I have read The Little Prince. I have read Night Flight. But this book by Antoine de Saint-Exupery unites them under the larger umbrella of flight. Of what it was, exactly, to be a pilot in the 1930s. I can scarcely imagine how a pilot can also be so skilled a writer. After two evenings, I am only on page 38 because I must stop and contemplate all the things he has to say.
“You’ll be bothered from time to time by storms, fog, snow. When you are, think of those who went through it before you, and say to yourself, ‘What they could do, I can do.’ “
“True riches cannot be bought. One cannot buy the friendship of a Mermoz, of a companion to whom one is bound forever by ordeals suffered in common. There is no buying the night flight with its hundred thousand stars, its serenity, its few hours of sovereignty. It is not money that can procure for us that new vision of the world won through hardship…”
“When we exchange manly handshakes, compete in races, join together to save one of us who is in trouble, cry aloud for help in the hour of danger-only then do we learn that we are not alone on earth.”

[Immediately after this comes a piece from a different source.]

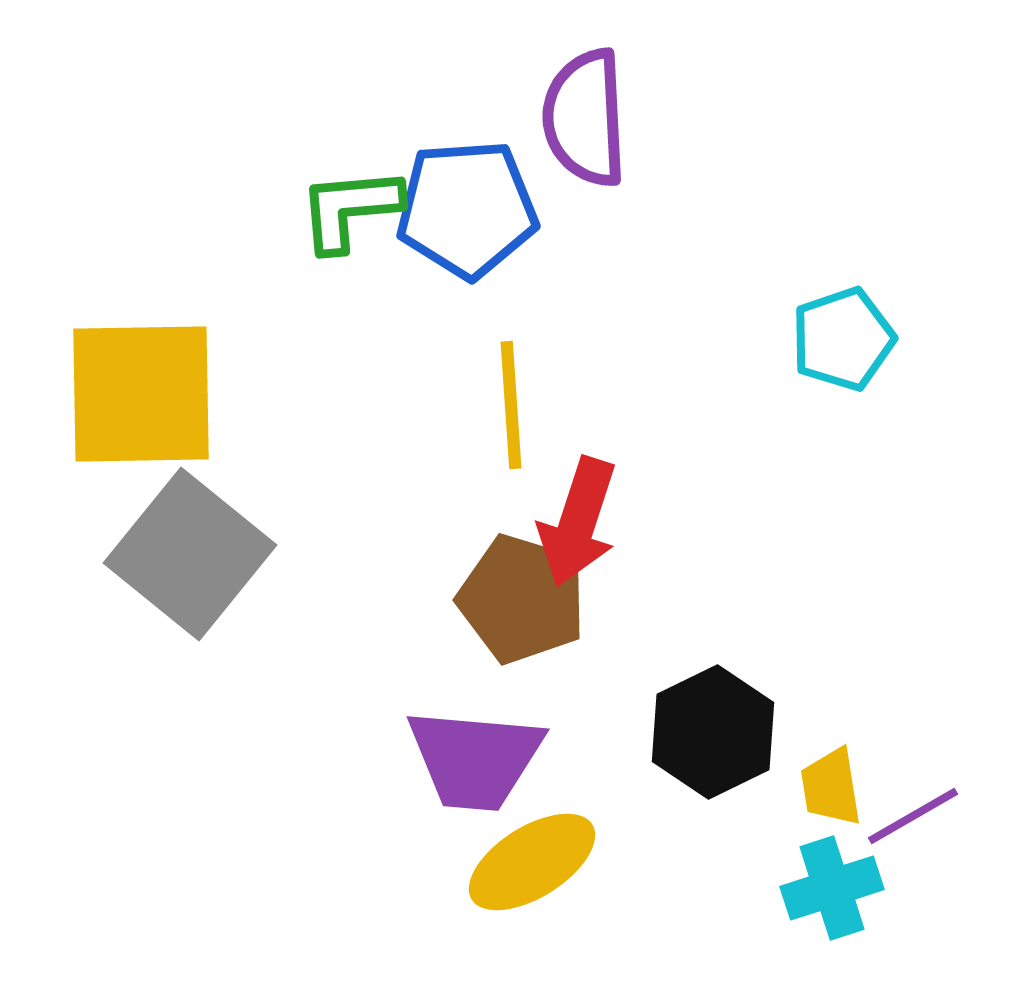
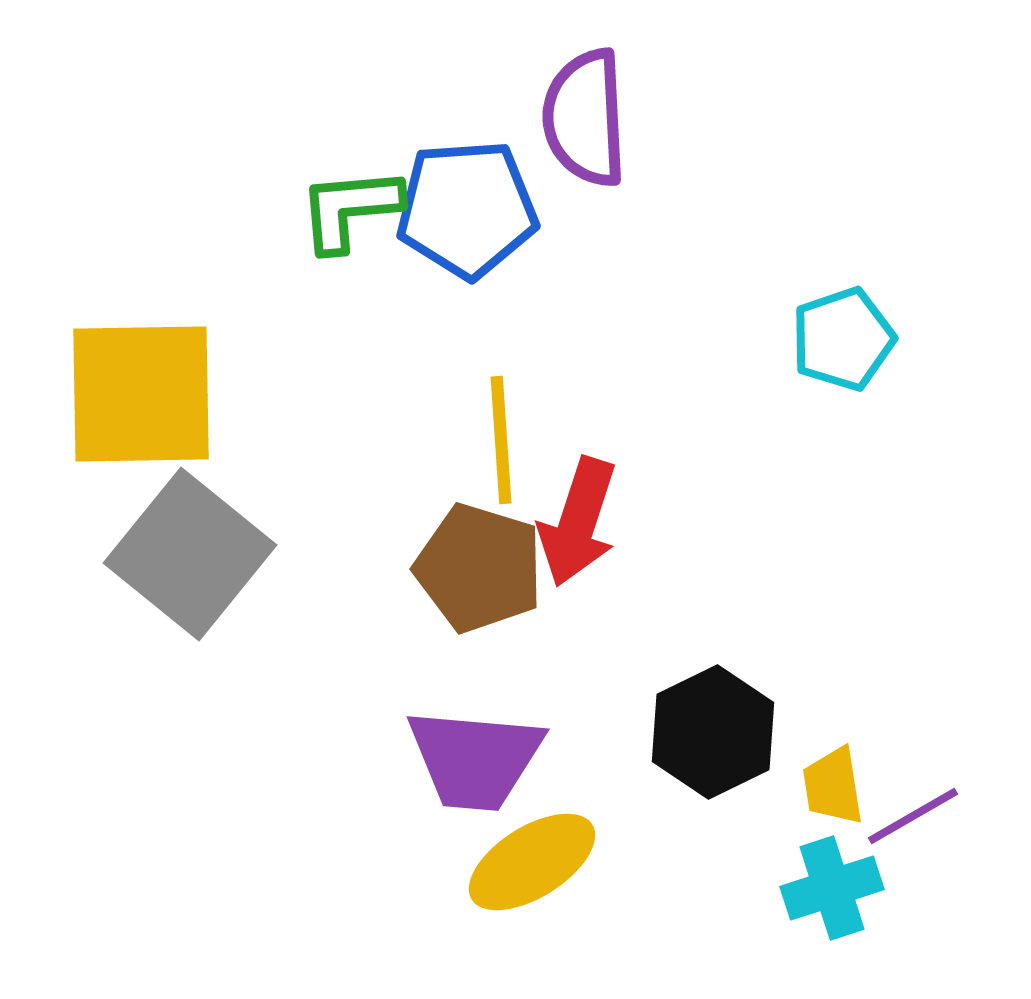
yellow line: moved 10 px left, 35 px down
brown pentagon: moved 43 px left, 31 px up
yellow trapezoid: moved 2 px right, 1 px up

“He knows that once men are caught up in an event they cease to be afraid. Only the unknown frightens men. But once a man has faced the unknown, that terror becomes the known.”

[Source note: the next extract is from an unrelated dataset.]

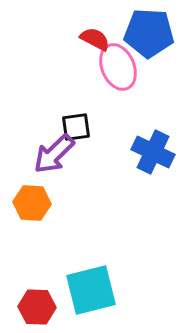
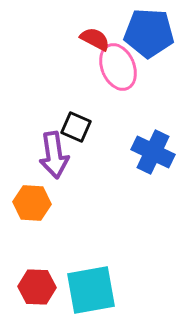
black square: rotated 32 degrees clockwise
purple arrow: moved 1 px down; rotated 54 degrees counterclockwise
cyan square: rotated 4 degrees clockwise
red hexagon: moved 20 px up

It is quite interesting to read this book on the heels of The Sorrow of Angels. Imagine two mail carriers, one from Iceland and the other from France, who face the elements with indomitable courage. I couldn’t have planned a better pairing of novels if I’d tried.
More on this one, Wind, Sand and Stars, when I finish. Thanks to Therapy Through Tolstoy for the inspiration to pick it up.